Chapter 5: The ML Algorithms

To support the identification of datasets within a set of full text publications, the community was engaged through a Kaggle competition https://www.kaggle.com/competitions in 2021 to develop and identify the best Machine Learning (ML) and Natural Language Processing (NLP) tools. About 1,600 data science teams entered, and seven winners were identified and provided their data, code and methodology as open-source tools for public use [2,6–8] . Of these seven, Elsevier uses the top three to identify datasets within the full text of the search corpus.

5.1 The Kaggle Models

Model 1 (Deep Learning - Sentence Context)

This model’s approach is to use a deep learning-based approach to learn what kind of sentences have references to a dataset. This model is the most robust in handling new datasets. It evaluates all of the text within the document.

Model 2 (Deep Learning - Entity names)

This model’s approach extracts names of entities from the text and uses a deep learningbased approach to classify an entity as being a dataset or not. This model is fast to run but is slightly less robust to new datasets.

Model 3 (Pattern Matching)

This model takes a rule-based approach to search for patterns in the document that are similar to a list of existing datasets. This model uses the dataset and alias names that are the subject of analysis but also looks to find new dataset names through pattern matching. Theoretically this is the fastest to run, but is the least robust.

During the Kaggle competition, it was determined that the ML models were able to pick up a wider variety of ways in which authors refer to the same datasets than was possible through simple string searches. This was especially true for the winning model “Context Similarity via Deep Metric Learning” which learnt from the context and did not just rely on the way in which the aliases were written in the training set.

In terms of the computer processing, it is simpler and faster to run approaches not relying on Deep Learning methods: Models 2 and 3 performed well if applied to publication domains like the one used on the Kaggle competition. The competition also demonstrated that there was little overlap in the datasets identified by the different models.

Model Name
Methods Used

Context Similarity via Deep Metric Learning (Model 1)

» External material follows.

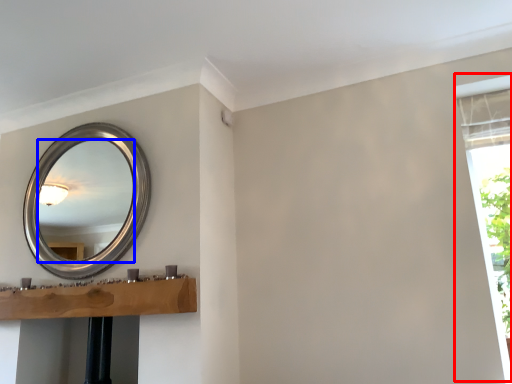 Question: Which object is closer to the camera taking this photo, window frame (highlighted by a red box) or mirror (highlighted by a blue box)?

Choices:
 (A) window frame
 (B) mirror

Answer: (A) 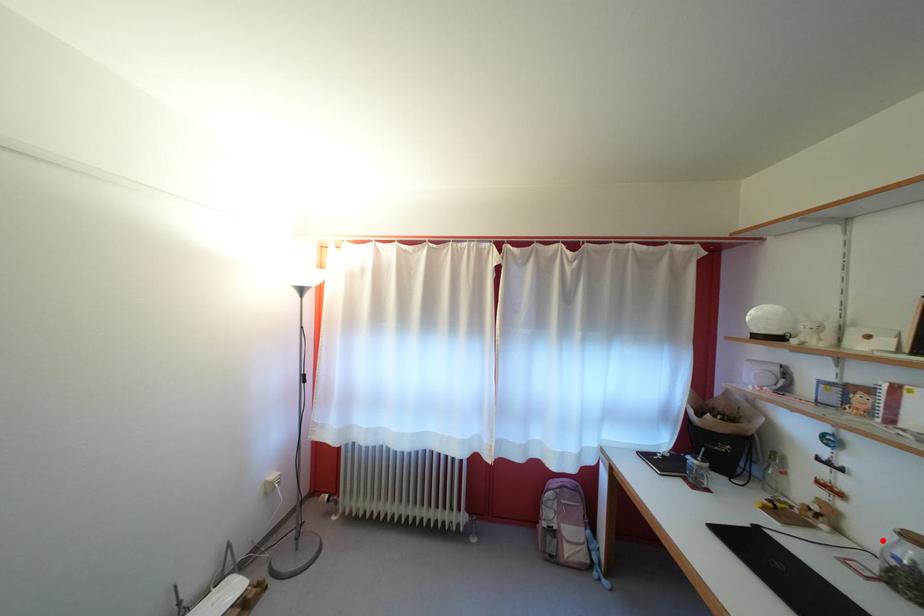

Searching candidates in certain format + Filtering out prediction based on keywords + Searching based on the frequency of dataset appearance + Masked language model

Transformer-enhanced Heuristic Search (Model 2)

Searching candidates in certain format + Searching based on the frequency of dataset appearance + Models learning from candidate strings

Simple and Strong Baseline (Model 3)

Searching candidates in certain format + Filtering out prediction based on keywords + Searching based on the frequency of dataset appearance

5.2 The Application of the Models

Building on the outcomes and findings of the Kaggle competition, in undertaking the full text search, Elsevier employs all three of the winning Kaggle models. In addition to the identified dataset, each model generates a score that reflects the certainty of the model about the identified mention. The generation of the score is built into each Kaggle algorithm. Elsevier does not apply any thresholds with regard to the Kaggle scores, but rather ingests the full output of datasets generated from the algorithms.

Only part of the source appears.